Auch die Berufsgenossenschaft Nahrungsmittel und Gastgewerbe weist darauf hin, dass Luftreiniger im Umluftbetrieb in der Regel weniger wirkungsvoll sind als die direkte Frischluftzufuhr von außen. Geräte, die auf der Basis von Elektrofiltern, kaltem Plasma oder UV-Strahlung arbeiteten, könnten Ozon und Stickoxide in die Atemluft freisetzen. Hier sei bei einigen Angeboten am Markt besondere Vorsicht geboten.
Neue leistungsfähige Anlagen und Systeme sind natürlich teuer in der Anschaffung. Der Bund will bis zu 500 Mio. Euro bis 2024 in die Verbesserung von Belüftungssystemen stecken – allerdings nur für Modernisierungen in öffentlichen Gebäuden. Speziell für die Gastronomie prüft offenbar Hessens Wirtschaftsministerium eine Unterstützung von betrieblich notwendigen Investitionen.

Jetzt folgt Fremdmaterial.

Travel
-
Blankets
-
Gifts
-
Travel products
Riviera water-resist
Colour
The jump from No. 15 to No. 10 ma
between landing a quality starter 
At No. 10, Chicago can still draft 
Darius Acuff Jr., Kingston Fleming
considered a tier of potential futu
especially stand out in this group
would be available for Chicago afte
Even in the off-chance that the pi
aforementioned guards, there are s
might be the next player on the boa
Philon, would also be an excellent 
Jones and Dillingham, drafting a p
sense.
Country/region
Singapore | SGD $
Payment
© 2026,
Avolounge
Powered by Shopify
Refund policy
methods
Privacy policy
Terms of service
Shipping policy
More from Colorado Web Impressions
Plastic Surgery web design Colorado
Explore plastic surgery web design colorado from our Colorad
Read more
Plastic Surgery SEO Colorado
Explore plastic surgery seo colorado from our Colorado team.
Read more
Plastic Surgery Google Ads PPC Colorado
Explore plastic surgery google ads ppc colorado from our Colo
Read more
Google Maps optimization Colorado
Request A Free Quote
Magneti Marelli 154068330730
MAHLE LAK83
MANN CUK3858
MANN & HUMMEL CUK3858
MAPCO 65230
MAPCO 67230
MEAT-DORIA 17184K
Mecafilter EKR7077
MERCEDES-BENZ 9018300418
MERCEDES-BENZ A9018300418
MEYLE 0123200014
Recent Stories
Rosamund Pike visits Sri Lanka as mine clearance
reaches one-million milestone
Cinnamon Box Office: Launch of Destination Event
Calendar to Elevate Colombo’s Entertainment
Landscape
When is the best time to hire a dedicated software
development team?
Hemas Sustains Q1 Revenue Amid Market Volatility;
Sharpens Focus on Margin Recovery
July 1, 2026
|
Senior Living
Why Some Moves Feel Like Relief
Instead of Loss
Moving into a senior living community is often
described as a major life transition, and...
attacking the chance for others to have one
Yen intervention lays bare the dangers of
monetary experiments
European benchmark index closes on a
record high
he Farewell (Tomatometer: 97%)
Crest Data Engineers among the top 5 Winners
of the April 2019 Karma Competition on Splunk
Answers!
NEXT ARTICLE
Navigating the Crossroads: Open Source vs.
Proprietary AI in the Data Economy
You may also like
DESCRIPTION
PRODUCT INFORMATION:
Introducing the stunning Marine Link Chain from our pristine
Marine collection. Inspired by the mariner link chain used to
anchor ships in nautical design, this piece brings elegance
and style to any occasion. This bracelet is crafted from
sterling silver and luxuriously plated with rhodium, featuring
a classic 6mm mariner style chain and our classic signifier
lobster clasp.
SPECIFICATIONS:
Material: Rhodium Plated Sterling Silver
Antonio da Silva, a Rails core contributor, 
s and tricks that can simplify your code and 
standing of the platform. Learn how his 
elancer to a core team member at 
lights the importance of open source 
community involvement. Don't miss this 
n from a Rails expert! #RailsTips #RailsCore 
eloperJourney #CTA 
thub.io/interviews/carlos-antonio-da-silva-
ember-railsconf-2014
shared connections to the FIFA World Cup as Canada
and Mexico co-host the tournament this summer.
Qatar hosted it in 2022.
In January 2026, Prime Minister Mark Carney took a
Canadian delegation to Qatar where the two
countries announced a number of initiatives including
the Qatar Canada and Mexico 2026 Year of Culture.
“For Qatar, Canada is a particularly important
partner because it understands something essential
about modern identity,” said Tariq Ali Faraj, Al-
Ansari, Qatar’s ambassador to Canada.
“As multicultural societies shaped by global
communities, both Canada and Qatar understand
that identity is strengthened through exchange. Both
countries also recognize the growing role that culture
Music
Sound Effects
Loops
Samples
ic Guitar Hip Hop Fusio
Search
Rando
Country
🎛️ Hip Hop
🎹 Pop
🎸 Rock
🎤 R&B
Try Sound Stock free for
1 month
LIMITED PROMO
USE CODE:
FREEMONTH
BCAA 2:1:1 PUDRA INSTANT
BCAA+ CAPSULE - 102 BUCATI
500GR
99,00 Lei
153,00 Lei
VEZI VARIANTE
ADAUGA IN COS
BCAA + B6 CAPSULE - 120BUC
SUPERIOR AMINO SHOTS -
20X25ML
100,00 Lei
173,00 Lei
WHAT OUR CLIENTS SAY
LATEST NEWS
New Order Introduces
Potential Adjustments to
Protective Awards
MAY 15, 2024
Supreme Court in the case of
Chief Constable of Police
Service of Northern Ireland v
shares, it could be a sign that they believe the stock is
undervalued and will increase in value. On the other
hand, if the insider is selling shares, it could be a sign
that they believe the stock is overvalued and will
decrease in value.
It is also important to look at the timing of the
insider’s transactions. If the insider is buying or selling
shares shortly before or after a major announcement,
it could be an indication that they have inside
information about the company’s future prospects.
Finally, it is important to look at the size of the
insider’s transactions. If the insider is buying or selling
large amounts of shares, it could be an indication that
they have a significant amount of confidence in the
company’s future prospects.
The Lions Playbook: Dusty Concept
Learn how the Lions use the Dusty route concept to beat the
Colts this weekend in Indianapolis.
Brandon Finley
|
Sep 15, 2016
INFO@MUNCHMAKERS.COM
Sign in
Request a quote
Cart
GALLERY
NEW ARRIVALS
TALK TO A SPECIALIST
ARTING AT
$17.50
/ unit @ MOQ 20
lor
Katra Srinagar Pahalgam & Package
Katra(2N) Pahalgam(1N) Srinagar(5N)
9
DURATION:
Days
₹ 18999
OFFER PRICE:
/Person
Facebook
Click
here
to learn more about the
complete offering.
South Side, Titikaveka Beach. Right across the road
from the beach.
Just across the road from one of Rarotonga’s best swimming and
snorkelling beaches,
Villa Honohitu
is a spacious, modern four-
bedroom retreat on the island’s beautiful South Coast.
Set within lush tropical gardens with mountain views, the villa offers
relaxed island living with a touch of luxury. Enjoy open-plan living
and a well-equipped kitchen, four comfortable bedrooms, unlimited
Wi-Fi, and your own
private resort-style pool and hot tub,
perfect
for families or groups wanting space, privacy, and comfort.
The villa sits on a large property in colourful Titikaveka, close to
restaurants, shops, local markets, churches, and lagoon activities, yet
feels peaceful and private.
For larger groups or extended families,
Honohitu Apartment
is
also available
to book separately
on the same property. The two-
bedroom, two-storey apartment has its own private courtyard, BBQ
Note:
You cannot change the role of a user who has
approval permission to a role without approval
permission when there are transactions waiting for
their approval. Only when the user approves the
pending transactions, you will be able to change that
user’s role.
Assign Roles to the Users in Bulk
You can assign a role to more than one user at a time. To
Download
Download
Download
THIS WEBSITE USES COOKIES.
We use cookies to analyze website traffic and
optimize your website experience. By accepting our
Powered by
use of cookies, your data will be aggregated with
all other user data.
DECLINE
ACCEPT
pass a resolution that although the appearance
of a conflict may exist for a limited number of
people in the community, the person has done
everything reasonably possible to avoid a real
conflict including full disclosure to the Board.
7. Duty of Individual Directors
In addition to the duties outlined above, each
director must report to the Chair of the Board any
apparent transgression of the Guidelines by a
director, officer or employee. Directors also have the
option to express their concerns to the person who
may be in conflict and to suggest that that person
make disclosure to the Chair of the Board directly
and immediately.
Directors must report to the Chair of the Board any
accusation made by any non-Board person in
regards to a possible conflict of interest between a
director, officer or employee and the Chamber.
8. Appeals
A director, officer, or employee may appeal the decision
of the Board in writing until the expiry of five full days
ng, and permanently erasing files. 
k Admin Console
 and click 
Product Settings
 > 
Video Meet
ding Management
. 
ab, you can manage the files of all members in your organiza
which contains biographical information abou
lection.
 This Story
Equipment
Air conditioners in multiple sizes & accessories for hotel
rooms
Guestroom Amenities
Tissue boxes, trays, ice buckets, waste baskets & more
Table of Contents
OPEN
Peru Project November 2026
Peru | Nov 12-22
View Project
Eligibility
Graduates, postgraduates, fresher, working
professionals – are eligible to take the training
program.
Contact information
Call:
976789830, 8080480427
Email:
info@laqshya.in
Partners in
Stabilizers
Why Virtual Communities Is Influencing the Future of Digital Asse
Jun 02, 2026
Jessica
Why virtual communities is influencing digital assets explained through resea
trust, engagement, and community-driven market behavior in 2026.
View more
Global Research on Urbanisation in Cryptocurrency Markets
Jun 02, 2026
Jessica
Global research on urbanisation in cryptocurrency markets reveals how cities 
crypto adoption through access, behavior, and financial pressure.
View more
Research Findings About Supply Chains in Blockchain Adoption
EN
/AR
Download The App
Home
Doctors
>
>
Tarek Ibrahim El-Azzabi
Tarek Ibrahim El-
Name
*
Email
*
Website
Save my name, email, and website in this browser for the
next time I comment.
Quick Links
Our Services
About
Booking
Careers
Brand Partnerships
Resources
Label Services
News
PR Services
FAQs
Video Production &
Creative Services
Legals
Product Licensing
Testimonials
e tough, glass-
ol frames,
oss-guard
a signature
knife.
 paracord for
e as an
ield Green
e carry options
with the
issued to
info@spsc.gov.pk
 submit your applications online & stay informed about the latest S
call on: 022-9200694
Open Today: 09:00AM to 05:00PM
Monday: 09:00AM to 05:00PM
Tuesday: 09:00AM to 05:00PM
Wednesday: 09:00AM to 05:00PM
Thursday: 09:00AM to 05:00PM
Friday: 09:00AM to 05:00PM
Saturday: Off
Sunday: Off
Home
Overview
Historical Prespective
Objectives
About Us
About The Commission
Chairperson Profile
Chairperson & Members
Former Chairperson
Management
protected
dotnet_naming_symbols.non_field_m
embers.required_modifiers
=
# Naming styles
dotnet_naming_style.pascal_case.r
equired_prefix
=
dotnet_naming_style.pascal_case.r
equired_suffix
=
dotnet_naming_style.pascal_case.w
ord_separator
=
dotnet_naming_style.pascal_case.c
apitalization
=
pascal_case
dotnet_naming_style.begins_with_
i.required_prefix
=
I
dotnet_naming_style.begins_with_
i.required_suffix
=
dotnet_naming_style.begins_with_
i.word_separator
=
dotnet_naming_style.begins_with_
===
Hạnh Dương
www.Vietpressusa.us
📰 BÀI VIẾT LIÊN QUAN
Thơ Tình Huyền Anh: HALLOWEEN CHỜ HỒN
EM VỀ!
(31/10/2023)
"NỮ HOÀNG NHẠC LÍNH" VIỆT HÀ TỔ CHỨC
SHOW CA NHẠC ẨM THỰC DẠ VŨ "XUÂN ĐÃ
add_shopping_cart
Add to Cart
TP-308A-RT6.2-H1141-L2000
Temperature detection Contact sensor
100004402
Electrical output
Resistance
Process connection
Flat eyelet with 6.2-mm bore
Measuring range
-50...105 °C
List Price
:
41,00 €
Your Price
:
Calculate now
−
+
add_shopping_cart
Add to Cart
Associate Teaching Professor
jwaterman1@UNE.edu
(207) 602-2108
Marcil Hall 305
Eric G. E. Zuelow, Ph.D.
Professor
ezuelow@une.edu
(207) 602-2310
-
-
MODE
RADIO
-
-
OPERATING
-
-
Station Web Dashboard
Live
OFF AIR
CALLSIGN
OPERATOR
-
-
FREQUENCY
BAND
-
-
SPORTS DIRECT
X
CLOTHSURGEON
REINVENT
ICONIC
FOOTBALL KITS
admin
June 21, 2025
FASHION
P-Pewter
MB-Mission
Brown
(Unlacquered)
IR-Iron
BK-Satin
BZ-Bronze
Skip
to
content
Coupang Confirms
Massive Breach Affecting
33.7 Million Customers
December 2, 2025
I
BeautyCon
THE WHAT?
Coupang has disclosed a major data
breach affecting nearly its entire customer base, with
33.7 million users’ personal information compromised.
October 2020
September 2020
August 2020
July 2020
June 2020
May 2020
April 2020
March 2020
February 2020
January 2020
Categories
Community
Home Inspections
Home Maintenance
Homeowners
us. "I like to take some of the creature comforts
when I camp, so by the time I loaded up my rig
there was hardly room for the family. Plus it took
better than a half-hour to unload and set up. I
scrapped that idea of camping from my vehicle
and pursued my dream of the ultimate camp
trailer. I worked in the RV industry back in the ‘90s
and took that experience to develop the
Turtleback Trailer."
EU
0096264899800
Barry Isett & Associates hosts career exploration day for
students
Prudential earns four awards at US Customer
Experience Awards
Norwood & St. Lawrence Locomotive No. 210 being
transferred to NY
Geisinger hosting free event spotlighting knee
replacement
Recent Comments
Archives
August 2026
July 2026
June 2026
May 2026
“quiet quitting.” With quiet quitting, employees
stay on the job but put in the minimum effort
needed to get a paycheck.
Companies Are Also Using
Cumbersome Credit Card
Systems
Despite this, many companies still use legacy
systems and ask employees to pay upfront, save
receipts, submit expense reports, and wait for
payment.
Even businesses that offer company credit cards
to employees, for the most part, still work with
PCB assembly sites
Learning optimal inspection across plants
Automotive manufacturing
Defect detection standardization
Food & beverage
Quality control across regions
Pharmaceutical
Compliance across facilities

Und aus den laufenden Überbrückungshilfen sollen auch Heizpilze laut dem Mittelstandsbeauftragten der Bundesregierung, Thomas Bareiß, finanziell unterstützt werden können.
So manche Gaststätte braucht aber vielleicht gar keinen großen Aufwand. Schließlich haben die Filteranlagen noch vor wenigen Jahren mit hinreichend hohem Luftdurchsatz viele Innenräume auch von dem Dunst qualmender Zigaretten befreit.